The services are specified in the proposed agreement, in a section entitled “management agent,” as consisting of “business dealings, bookkeeping activities and design of new publishing samples (i.e., new calendars).”  Because of your client’s friendships and other relationships with his customers, the buyer expects your client to have contacts with those customers and to train the buyer in sales techniques to assist the buyer in maintaining the business over time.

Those services would be conducted during normal working hours, as requested by the buyer, for up to 20 hours per week, as chosen by your client for any given week.  During the four-year consulting period, the buyer would pay your client’s expenses, including airfares, other transportation, lodging and meals, needed in the conduct of the consulting services, and pay up to $1,150 monthly to continue the lease of your client’s Mercedes Benz, which he will use in his consulting role. 

The proposed agreement contains a paragraph entitled “Covenant not to Compete,” which provides (in full):

Shareholder [i.e., your client] shall not directly or indirectly, carry on or engage in, as an owner, the business of publishing services.

The contract also includes a standard integration (or “merger”) clause, which should be familiar from Contracts.  It states: 

This Agreement constitutes the entire agreement between Buyer, Shareholder, and the Company concerning their rights and obligations with respect to the sale and purchase of the Shares.
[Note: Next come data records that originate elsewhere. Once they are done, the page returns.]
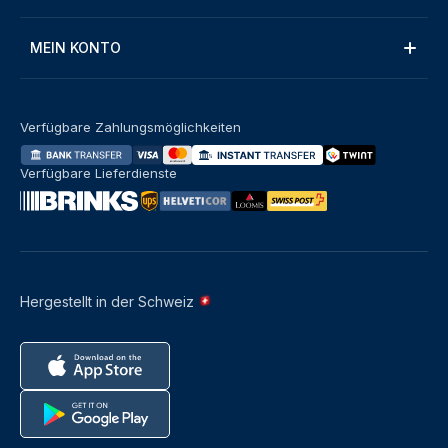
MEIN KONTO
Verfügbare Zahlungsmöglichkeiten
Verfügbare Lieferdienste
Hergestellt in der Schweiz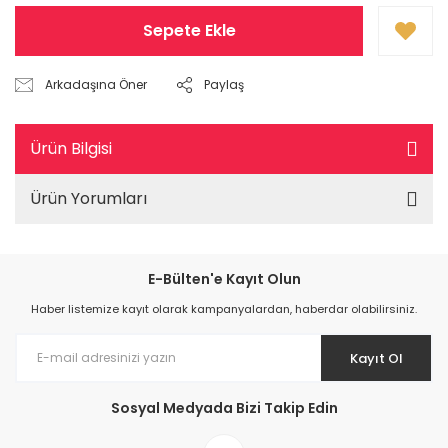
Sepete Ekle
Arkadaşına Öner
Paylaş
Ürün Bilgisi
Ürün Yorumları
E-Bülten'e Kayıt Olun
Haber listemize kayıt olarak kampanyalardan, haberdar olabilirsiniz.
Kayıt Ol
Sosyal Medyada Bizi Takip Edin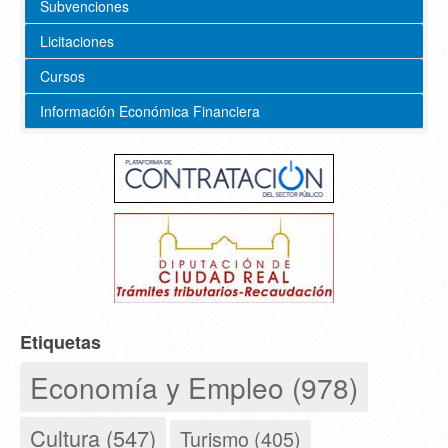
Subvenciones
Licitaciones
Cursos
Información Económica Financiera
Etiquetas
Economía y Empleo (978)
Cultura (547)
Turismo (405)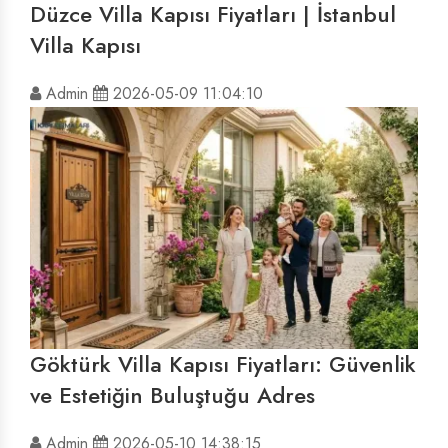
Düzce Villa Kapısı Fiyatları | İstanbul
Villa Kapısı
Admin
2026-05-09 11:04:10
Göktürk Villa Kapısı Fiyatları: Güvenlik
ve Estetiğin Buluştuğu Adres
Admin
2026-05-10 14:38:15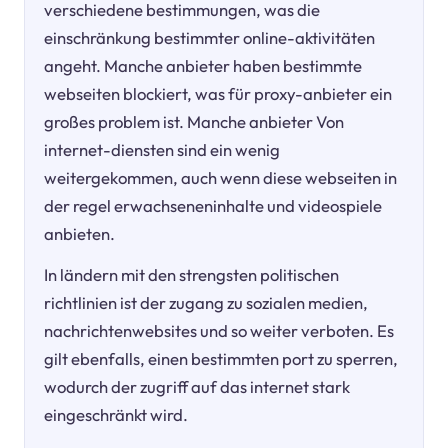
verschiedene bestimmungen, was die
einschränkung bestimmter online-aktivitäten
angeht. Manche anbieter haben bestimmte
webseiten blockiert, was für proxy-anbieter ein
großes problem ist. Manche anbieter Von
internet-diensten sind ein wenig
weitergekommen, auch wenn diese webseiten in
der regel erwachseneninhalte und videospiele
anbieten.
In ländern mit den strengsten politischen
richtlinien ist der zugang zu sozialen medien,
nachrichtenwebsites und so weiter verboten. Es
gilt ebenfalls, einen bestimmten port zu sperren,
wodurch der zugriff auf das internet stark
eingeschränkt wird.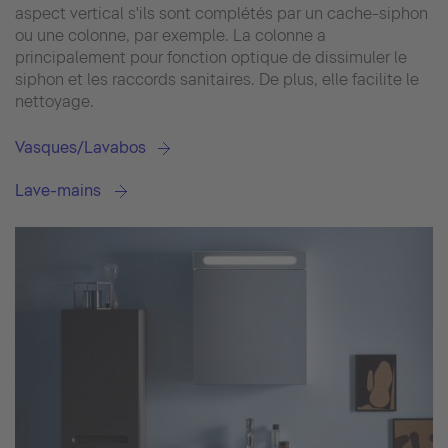
aspect vertical s'ils sont complétés par un cache-siphon
ou une colonne, par exemple. La colonne a
principalement pour fonction optique de dissimuler le
siphon et les raccords sanitaires. De plus, elle facilite le
nettoyage.
Vasques/Lavabos
Lave-mains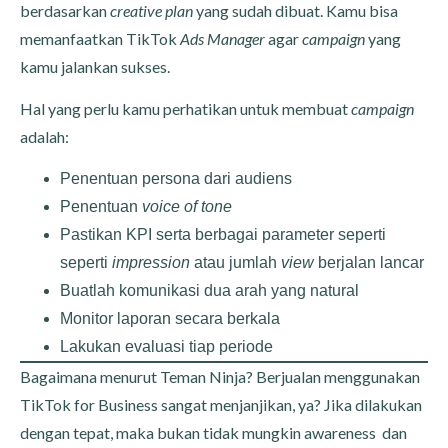
berdasarkan
creative plan
yang sudah dibuat. Kamu bisa
memanfaatkan TikTok
Ads Manager
agar
campaign
yang
kamu jalankan sukses.
Hal yang perlu kamu perhatikan untuk membuat
campaign
adalah:
Penentuan persona dari audiens
Penentuan
voice of tone
Pastikan KPI serta berbagai parameter seperti
seperti
impression
atau jumlah
view
berjalan lancar
Buatlah komunikasi dua arah yang natural
Monitor laporan secara berkala
Lakukan evaluasi tiap periode
Bagaimana menurut Teman Ninja? Berjualan menggunakan
TikTok for Business sangat menjanjikan, ya? Jika dilakukan
dengan tepat, maka bukan tidak mungkin awareness dan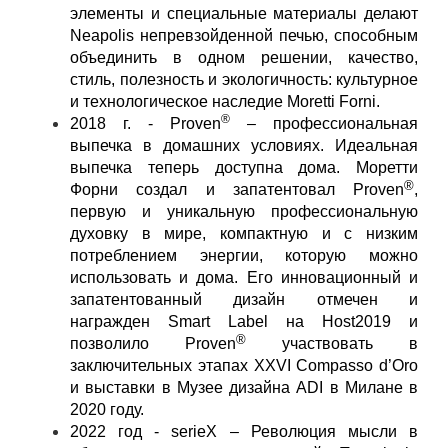
элементы и специальные материалы делают
Neapolis непревзойденной печью, способным
объединить в одном решении, качество,
стиль, полезность и экологичность: культурное
и технологическое наследие Moretti Forni.
®
2018 г. - Proven
– профессиональная
выпечка в домашних условиях. Идеальная
выпечка теперь доступна дома. Моретти
®
Форни создал и запатентовал Proven
,
первую и уникальную профессиональную
духовку в мире, компактную и с низким
потреблением энергии, которую можно
использовать и дома. Его инновационный и
запатентованный дизайн отмечен и
награжден Smart Label на Host2019 и
®
позволило
Proven
участвовать в
заключительных этапах XXVI Compasso d’Oro
и выставки в Музее дизайна ADI в Милане в
2020 году.
2022 год - serieX – Революция мысли в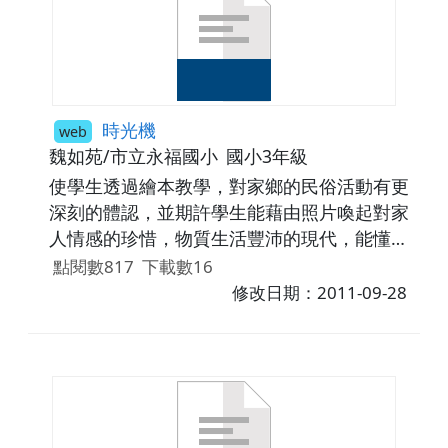
時光機
web
魏如苑/市立永福國小
國小3年級
使學生透過繪本教學，對家鄉的民俗活動有更
深刻的體認，並期許學生能藉由照片喚起對家
人情感的珍惜，物質生活豐沛的現代，能懂得
珍惜身邊人、事、物並知福惜福；同時能培養
點閱數817
下載數16
愛鄉土的情操。
修改日期：2011-09-28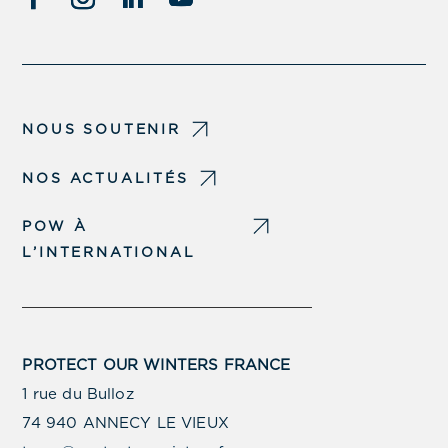
NOUS SOUTENIR
NOS ACTUALITÉS
POW À
L’INTERNATIONAL
PROTECT OUR WINTERS FRANCE
1 rue du Bulloz
74 940 ANNECY LE VIEUX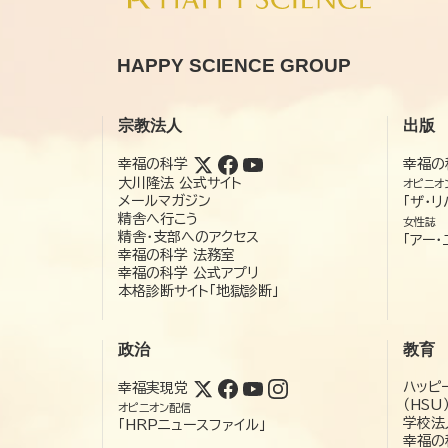
HAPPY SCIENCE GROUP
宗教法人
出版
幸福の科学
幸福の
大川隆法 公式サイト
オピニオ
メールマガジン
「ザ・リ
精舎へ行こう
女性誌
精舎・支部へのアクセス
「アー・
幸福の科学 法務室
幸福の科学 公式アプリ
本格診断サイト「地獄診断」
政治
教育
ハッピ
幸福実現党
（HSU
オピニオン配信
学校法
「HRPニュースファイル」
幸福の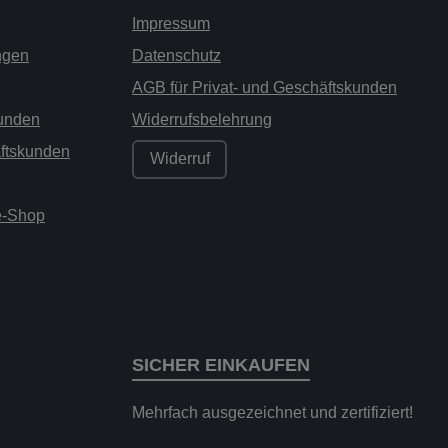
Impressum
ngen
Datenschutz
AGB für Privat- und Geschäftskunden
kunden
Widerrufsbelehrung
äftskunden
Widerruf
ne-Shop
SICHER EINKAUFEN
Mehrfach ausgezeichnet und zertifiziert!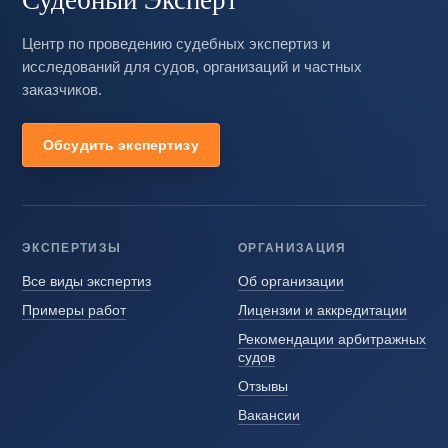
Центр по проведению судебных экспертиз и
исследований для судов, организаций и частных
заказчиков.
Обсудить экспертизу
ЭКСПЕРТИЗЫ
ОРГАНИЗАЦИЯ
Все виды экспертиз
Об организации
Примеры работ
Лицензии и аккредитации
Рекомендации арбитражных
судов
Отзывы
Вакансии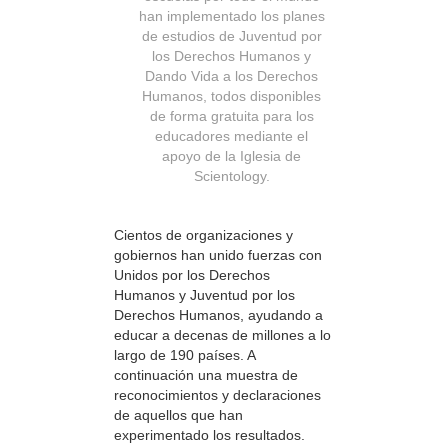
han implementado los planes
de estudios de Juventud por
los Derechos Humanos y
Dando Vida a los Derechos
Humanos, todos disponibles
de forma gratuita para los
educadores mediante el
apoyo de la Iglesia de
Scientology.
Cientos de organizaciones y
gobiernos han unido fuerzas con
Unidos por los Derechos
Humanos y Juventud por los
Derechos Humanos, ayudando a
educar a decenas de millones a lo
largo de 190 países. A
continuación una muestra de
reconocimientos y declaraciones
de aquellos que han
experimentado los resultados.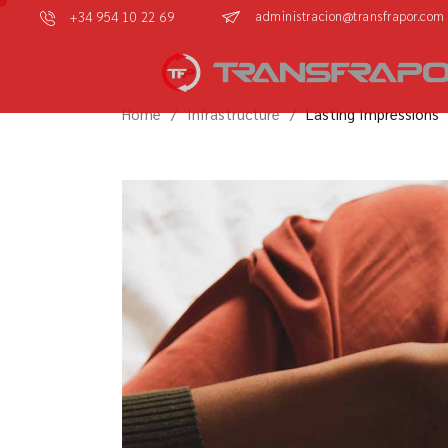
administracion@transfrapor.com
+34 954 10 22 69
Home
Infrastructure
Lasting Impressions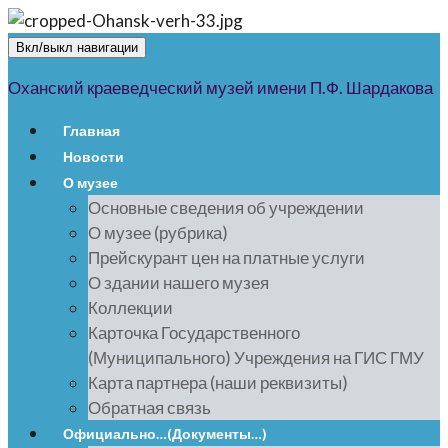
Вкл/выкл навигации
Оханский краеведческий музей имени П.Ф. Шардакова
Главная
Новости
О музее
Основные сведения об учреждении
О музее (рубрика)
Прейскурант цен на платные услуги
О здании нашего музея
Коллекции
Карточка Государственного
(Муниципального) Учреждения на ГИС ГМУ
Карта партнера (наши реквизиты)
Обратная связь
Официально…(Документы…)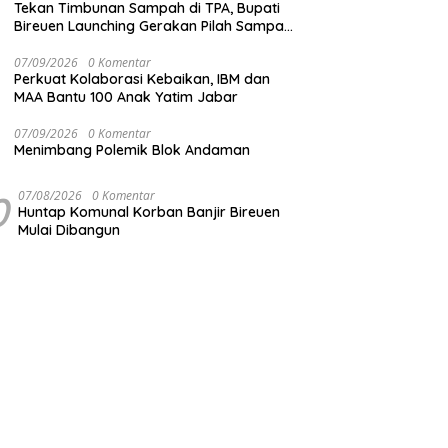
Tekan Timbunan Sampah di TPA, Bupati
Bireuen Launching Gerakan Pilah Sampah
dari Sumber
07/09/2026
0 Komentar
Perkuat Kolaborasi Kebaikan, IBM dan
MAA Bantu 100 Anak Yatim Jabar
07/09/2026
0 Komentar
Menimbang Polemik Blok Andaman
0
07/08/2026
0 Komentar
Huntap Komunal Korban Banjir Bireuen
Mulai Dibangun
Any agreements or representations respecting the business or the sale of Shares to Buyer that are not expressly set forth in this Agreement shall have no effect, except for a subsequent written modification signed by the party to be charged.

Advise your client. 

What facts would you like to know to help you do so?   How will the agreement affect his freedom to start up a new business, invest in other businesses, or sell his consulting services to others?  What contract modifications would you suggest he push for?  How would you suggest he prioritize among possible modifications?